A while ago there was some blog uproar on this issue, Ayende and Udi Dahan both posted on this.

Nai this is totally up to you.
Do you need to be able to see who has deleted / modified / inserted what and when? If so, you should design the tables for this and adjust your procs to write these values when they are called.
If you dont need an audit trail, dont waste time with one. Just do as you are with IsDeleted.
Personally, I flag things right now, as an audit trail wasn't specified in my spec, but that said, I don't like to actually delete things. Hence, I chose to flag it. I'm not going to waste a clients time writing something they diddn't request. I wont mess about with other tables because that's another thing for me to think about. I'd just make sure my index's were up to the job.
Ask your manager or client. Plan out how long the audit trail would take so they can cost it and let them make the decision for you ;)

Udi Dahan said this:
Model the task, not the data
Looking back at the story our friend from marketing told us, his intent is to discontinue the product – not to delete it in any technical sense of the word. As such, we probably should provide a more explicit representation of this task in the user interface than just selecting a row in some grid and clicking the ‘delete’ button (and “Are you sure?” isn’t it).
As we broaden our perspective to more parts of the system, we see this same pattern repeating:
Orders aren’t deleted – they’re cancelled. There may also be fees incurred if the order is canceled too late.
Employees aren’t deleted – they’re fired (or possibly retired).
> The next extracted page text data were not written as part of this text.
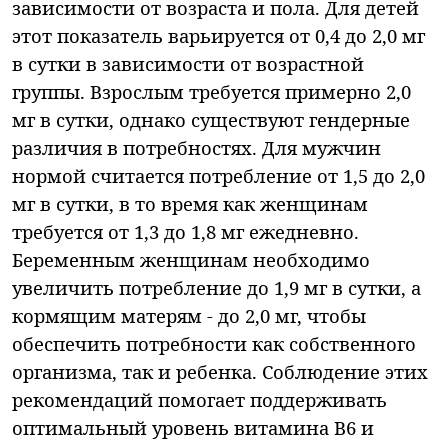
зависимости от возраста и пола. Для детей
этот показатель варьируется от 0,4 до 2,0 мг
в сутки в зависимости от возрастной
группы. Взрослым требуется примерно 2,0
мг в сутки, однако существуют гендерные
различия в потребностях. Для мужчин
нормой считается потребление от 1,5 до 2,0
мг в сутки, в то время как женщинам
требуется от 1,3 до 1,8 мг ежедневно.
Беременным женщинам необходимо
увеличить потребление до 1,9 мг в сутки, а
кормящим матерям - до 2,0 мг, чтобы
обеспечить потребности как собственного
организма, так и ребенка. Соблюдение этих
рекомендаций помогает поддерживать
оптимальный уровень витамина В6 и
A compensation package often needs to be handled.
Jobs aren’t deleted – they’re filled (or their requisition is revoked).
In all cases, the thing we should focus on is the task the user wishes to perform, rather than on the technical action to be performed on one entity or another. In almost all cases, more than one entity needs to be considered.

If you have Oracle DB, then you can use audit trail for auditing. Check the AUDIT VAULT tool form OTN, here. It even supports SQL Server.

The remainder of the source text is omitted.